Because, from what I know about your binary so far, the loclist in question should parse fine. It's not malformed in any way that I can see. So I can't exclude the possibility that the copy of pyelftools that Zephyr/DWEX are using is old and/or somehow patched.

Sorry it's taking so long, but remote debugging by proxy is never pretty or fast.

No issues, please bear with my late replies. I can understand the pain of proxy debug.
Script was crashed, below is crash image.
ll_py_error

Sorry, the DIE offset (as opposed to the attribute offset) is 0x9f55. Try with that please.

Great, some dump it was printing
ll_9f55.txt

check if the locationlists.py that the crash line matching - Yes matching line number 224.

Updated the gist. Please get latest and run it. I think I've found the issue.

murala@murala-VirtualBox:~/test$ python3 ll.py zephyr.elf 0x9f55
Parsed

Okay, good.

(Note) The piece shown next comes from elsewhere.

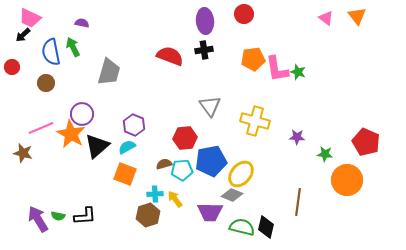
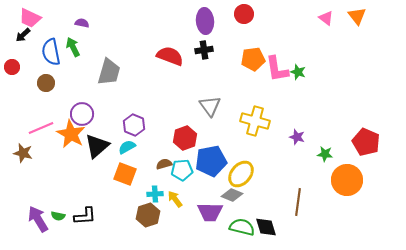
purple star at (297, 137): rotated 14 degrees clockwise
red hexagon at (185, 138): rotated 15 degrees counterclockwise
black diamond at (266, 227): rotated 30 degrees counterclockwise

I'll submit a PR for pyelftools, but in the meantime, you may use the following monkeypatch near the beginning of your script:

from elftools.dwarf.dwarfinfo import DWARFInfo
from elftools.dwarf.locationlists import LocationLists, LocationListsPair

def location_lists(self):
    """ Get a LocationLists object representing the .debug_loc/debug_loclists section of
        the DWARF data, or None if this section doesn't exist.
        If both sections exist, it returns a LocationListsPair.
    """
    if self.debug_loclists_sec and self.debug_loc_sec is None:
        return LocationLists(self.debug_loclists_sec.stream, self.structs, 5, self)
    elif self.debug_loc_sec and self.debug_loclists_sec is None:
        return LocationLists(self.debug_loc_sec.stream, self.structs, 4, self)
    elif self.debug_loc_sec and self.debug_loclists_sec:
        return LocationListsPair(self.debug_loc_sec.stream, self.debug_loclists_sec.stream, self.structs, self)
    else:
        return None
    
DWARFInfo.location_lists = location_lists

Alternatively, you may download https://github.com/sevaa/dwex/blob/master/dwex/patch.py and call monkeypatch() from that file. It addresses a bunch of recently found issues, not just this one.

EDIT: updated dwex, submitted a PR.
EDIT: the PR landed.

Sorry for the late update, busy with some other work.
I am able to generate ram_report with latest pyelftools update.
Thanks for your support.

If the patch worked, close the issue.